I started profiling and noticed that one of the reasons is that that seed has a lot of addresses that have been used, and generating those addresses is not particularly fast. For example, here's another script that will generate 10 addresses:

from iota import Iota
import time
from iota.commands.extended.utils import iter_used_addresses
from iota.crypto.addresses import AddressGenerator

seed = 'A' * 81

api = Iota('http://foo.bar:14265', seed)
adapter = api.adapter

start = time.time()
addresses = []
for addy in AddressGenerator(api.seed).create_iterator(0):
    addresses.append(addy)
    if len(addresses) == 10:
        break
print(addresses)
print(f'total time: {time.time() - start}')

It takes me 4.875983476638794 seconds to just generate those addresses.

It seems a lot of the time is spent in iota/crypto/kerl/conv.py doing the conversion from bytes to trits and
trits to bytes. I played with re-working these functions to use cython and am getting some promising results. My hacking around so far is here (forgive the ugliness, it definitely needs polishing; I just wanted to see if I could get it working).

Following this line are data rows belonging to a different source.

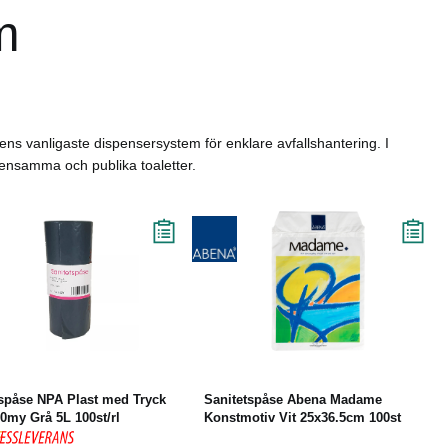
m
ens vanligaste dispensersystem för enklare avfallshantering. I
emensamma och publika toaletter.
Köp
Läs mer
Läs mer
tspåse NPA Plast med Tryck
Sanitetspåse Abena Madame
0my Grå 5L 100st/rl
Konstmotiv Vit 25x36.5cm 100st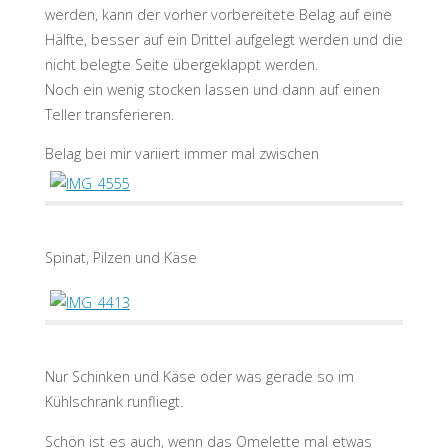
werden, kann der vorher vorbereitete Belag auf eine
Hälfte, besser auf ein Drittel aufgelegt werden und die
nicht belegte Seite übergeklappt werden.
Noch ein wenig stocken lassen und dann auf einen
Teller transferieren.
Belag bei mir variiert immer mal zwischen
Spinat, Pilzen und Käse
Nur Schinken und Käse oder was gerade so im
Kühlschrank runfliegt.
Schön ist es auch, wenn das Omelette mal etwas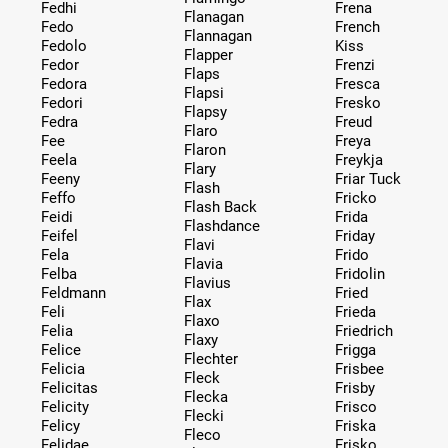
Fedhi
Frena
Flanagan
Fedo
French
Flannagan
Fedolo
Kiss
Flapper
Fedor
Frenzi
Flaps
Fedora
Fresca
Flapsi
Fedori
Fresko
Flapsy
Fedra
Freud
Flaro
Fee
Freya
Flaron
Feela
Freykja
Flary
Feeny
Friar Tuck
Flash
Feffo
Fricko
Flash Back
Feidi
Frida
Flashdance
Feifel
Friday
Flavi
Fela
Frido
Flavia
Felba
Fridolin
Flavius
Feldmann
Fried
Flax
Feli
Frieda
Flaxo
Felia
Friedrich
Flaxy
Felice
Frigga
Flechter
Felicia
Frisbee
Fleck
Felicitas
Frisby
Flecka
Felicity
Frisco
Flecki
Felicy
Friska
Fleco
Felidae
Frisko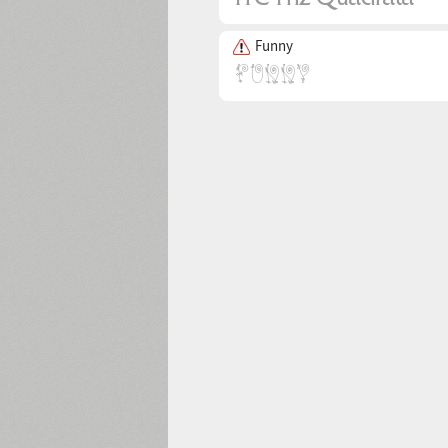
Funny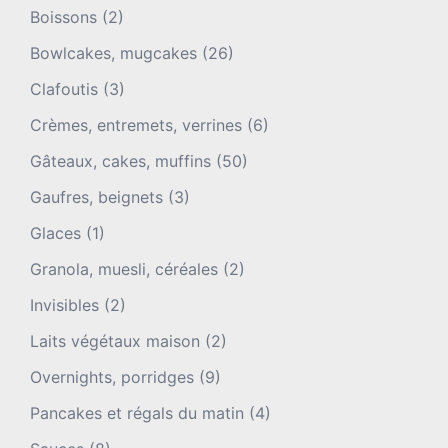
Boissons
(2)
Bowlcakes, mugcakes
(26)
Clafoutis
(3)
Crèmes, entremets, verrines
(6)
Gâteaux, cakes, muffins
(50)
Gaufres, beignets
(3)
Glaces
(1)
Granola, muesli, céréales
(2)
Invisibles
(2)
Laits végétaux maison
(2)
Overnights, porridges
(9)
Pancakes et régals du matin
(4)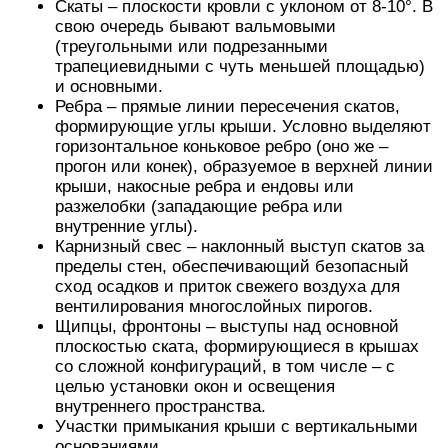
Скаты – плоскости кровли с уклоном от 8-10°. В
свою очередь бывают вальмовыми
(треугольными или подрезанными
трапециевидными с чуть меньшей площадью)
и основными.
Ребра – прямые линии пересечения скатов,
формирующие углы крыши. Условно выделяют
горизонтальное коньковое ребро (оно же –
прогон или конек), образуемое в верхней линии
крыши, накосные ребра и ендовы или
разжелобки (западающие ребра или
внутренние углы).
Карнизный свес – наклонный выступ скатов за
пределы стен, обеспечивающий безопасный
сход осадков и приток свежего воздуха для
вентилирования многослойных пирогов.
Щипцы, фронтоны – выступы над основной
плоскостью ската, формирующиеся в крышах
со сложной конфигураций, в том числе – с
целью установки окон и освещения
внутреннего пространства.
Участки примыкания крыши с вертикальными
основаниями.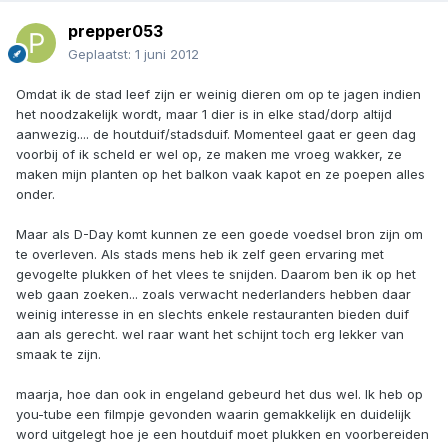
prepper053
Geplaatst:
1 juni 2012
Omdat ik de stad leef zijn er weinig dieren om op te jagen indien
het noodzakelijk wordt, maar 1 dier is in elke stad/dorp altijd
aanwezig.... de houtduif/stadsduif. Momenteel gaat er geen dag
voorbij of ik scheld er wel op, ze maken me vroeg wakker, ze
maken mijn planten op het balkon vaak kapot en ze poepen alles
onder.
Maar als D-Day komt kunnen ze een goede voedsel bron zijn om
te overleven. Als stads mens heb ik zelf geen ervaring met
gevogelte plukken of het vlees te snijden. Daarom ben ik op het
web gaan zoeken... zoals verwacht nederlanders hebben daar
weinig interesse in en slechts enkele restauranten bieden duif
aan als gerecht. wel raar want het schijnt toch erg lekker van
smaak te zijn.
maarja, hoe dan ook in engeland gebeurd het dus wel. Ik heb op
you-tube een filmpje gevonden waarin gemakkelijk en duidelijk
word uitgelegt hoe je een houtduif moet plukken en voorbereiden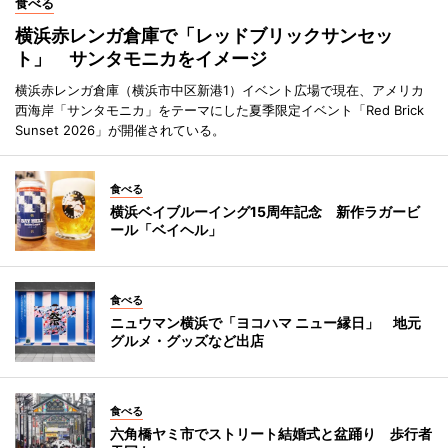
食べる
横浜赤レンガ倉庫で「レッドブリックサンセッ
ト」 サンタモニカをイメージ
横浜赤レンガ倉庫（横浜市中区新港1）イベント広場で現在、アメリカ
西海岸「サンタモニカ」をテーマにした夏季限定イベント「Red Brick
Sunset 2026」が開催されている。
食べる
横浜ベイブルーイング15周年記念 新作ラガービ
ール「ベイヘル」
食べる
ニュウマン横浜で「ヨコハマ ニュー縁日」 地元
グルメ・グッズなど出店
食べる
六角橋ヤミ市でストリート結婚式と盆踊り 歩行者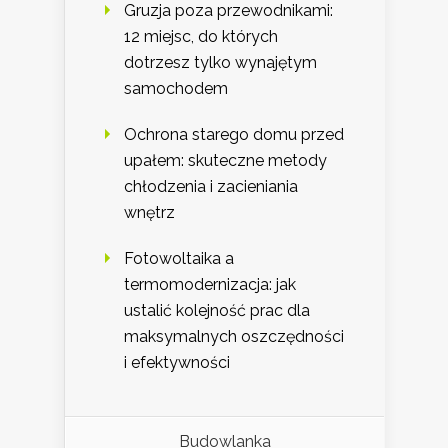
Gruzja poza przewodnikami:
12 miejsc, do których
dotrzesz tylko wynajętym
samochodem
Ochrona starego domu przed
upałem: skuteczne metody
chłodzenia i zacieniania
wnętrz
Fotowoltaika a
termomodernizacja: jak
ustalić kolejność prac dla
maksymalnych oszczędności
i efektywności
Budowlanka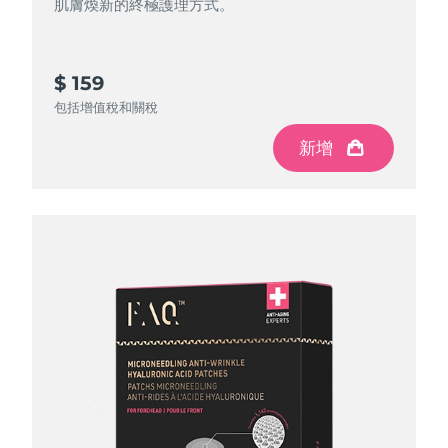
肌膚煥新的終極護理方式。
$ 159
包括增值稅和關稅
新增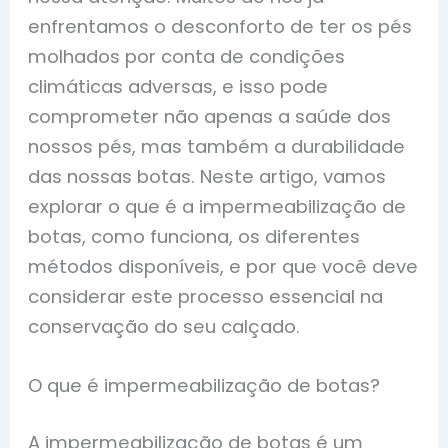
enfrentamos o desconforto de ter os pés
molhados por conta de condições
climáticas adversas, e isso pode
comprometer não apenas a saúde dos
nossos pés, mas também a durabilidade
das nossas botas. Neste artigo, vamos
explorar o que é a impermeabilização de
botas, como funciona, os diferentes
métodos disponíveis, e por que você deve
considerar este processo essencial na
conservação do seu calçado.
O que é impermeabilização de botas?
A impermeabilização de botas é um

If I run the same scripts using the cython version as it is (and it could definitely be improved some), I got a time of 2.0970706939697266 to create the 10 addresses (less than half the time of the python version) and 68.44585180282593 to do get_account_data (about 20 seconds faster).

I might try to write a cython extension that can be installed (similar to how the curl extension is installed) that would provide the speedups for the kerl module. Obviously it would need extensive testing, but fortunately some test vectors already exist so with that and tests to compare it to the python version it should be possible to show that it produces equivalent outputs for a given input.

Would you be open to something like that?